Samsung Shares Hit Record High
August 18 2016 - 8:40AM
Dow Jones News
SEOUL—After three years of struggle, shares of Samsung
Electronics Co. roared to an all-time closing high on Thursday,
capping a 30% rally this year that underscores the technology
giant's improved fortunes.
Shares of the world's largest maker of smartphones by shipments
jumped 4.7% to finish the day at 1,640,000 Korean won ($1,480) a
share, giving it a market capitalization of 232 trillion won ($210
billion).
That makes Samsung five times as valuable as Japan's Sony Corp.
and puts it within striking distance of Chinese internet giants
Alibaba Group Holding Ltd. and Tencent Holdings Ltd. as Asia's most
valuable technology companies.
It also puts Samsung ahead of Intel Corp., Coca-Cola Co. and
Visa Inc. in market-cap rankings, though its main rival Apple
Inc.'s market cap of $562 billion—the world's largest—remains
nearly three times that of Samsung.
Samsung's surge comes after the Suwon, South Korea-based company
reported its most profitable quarter in two years last month, as
operating profit at its mobile unit jumped 57% in the April-to-June
period from a year earlier.
Samsung's recent surge gives its stock even more sway over South
Korea's stock market, where it is already the biggest component on
the country's market cap-weighted benchmark, the Kospi composite
index.
Samsung accounts for about 21% of the South Korean stock market
by market cap, and is more valuable than the index's eight next
biggest companies combined, a list that includes Hyundai Motor Co.
and SK Hynix Inc., the world's second-largest producer of memory
chips.
Samsung's stock gains, which have boosted the company's value by
44% over the past year, stand in contrast to rival Apple Inc.,
which has fallen 5.8% over the same period amid slumping iPhone
sales.
Samsung's price-to-earnings ratio, a measure of the premium that
investors assign to a company relative to profit expectations, has
nearly caught up with Apple for the first time in about three
years.

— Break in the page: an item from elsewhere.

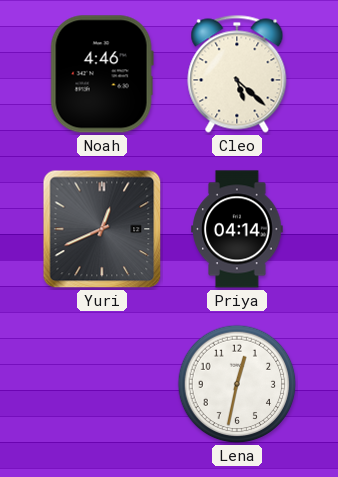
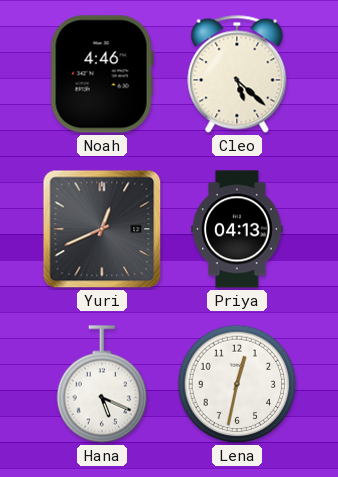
Priya: 04:14 -> 04:13
Hana: none -> 5:19
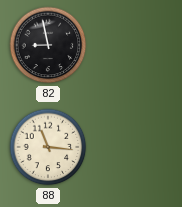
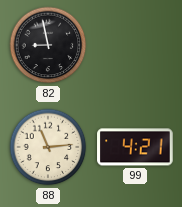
88: 11:16 -> 11:14
99: none -> 4:21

Samsung shares recently rose to trade above 10 times
earnings for the first time in several years, according to data
from FactSet, while Apple's ratio has gradually fallen to about
12.6 times at the end of July.
Samsung's rise this year into fresh record territory comes as
vindication for long-suffering shareholders of Samsung, which has
traded almost exclusively within a fixed band since the beginning
of 2012, even as Samsung became one of the world's best-known
technology brands, outselling Apple by as much as three smartphones
to one at one point.
But investors remained unimpressed with Samsung's paltry
dividends and unconvinced about the company's ability to sustain
its smartphone lead, as other once-dominant mobile-phone players
like Nokia Corp., Motorola and BlackBerry Ltd. quickly lost their
crowns.
Unlike those companies, Samsung has bounced back after two
difficult years in smartphone wars to reassert itself as the
industry's dominant player. After Samsung's mobile profit margin
were ravaged by competition from low-cost Chinese handset makers,
Samsung has managed to push its profit margin back up to 16%, the
highest level since 2014.
"These guys pulled themselves up from the abyss," said Joe Vari,
a San Francisco-based portfolio manager at Artisan Partners Asset
Management Inc., which manages $95 billion in assets, and has been
betting on Samsung for the past three years.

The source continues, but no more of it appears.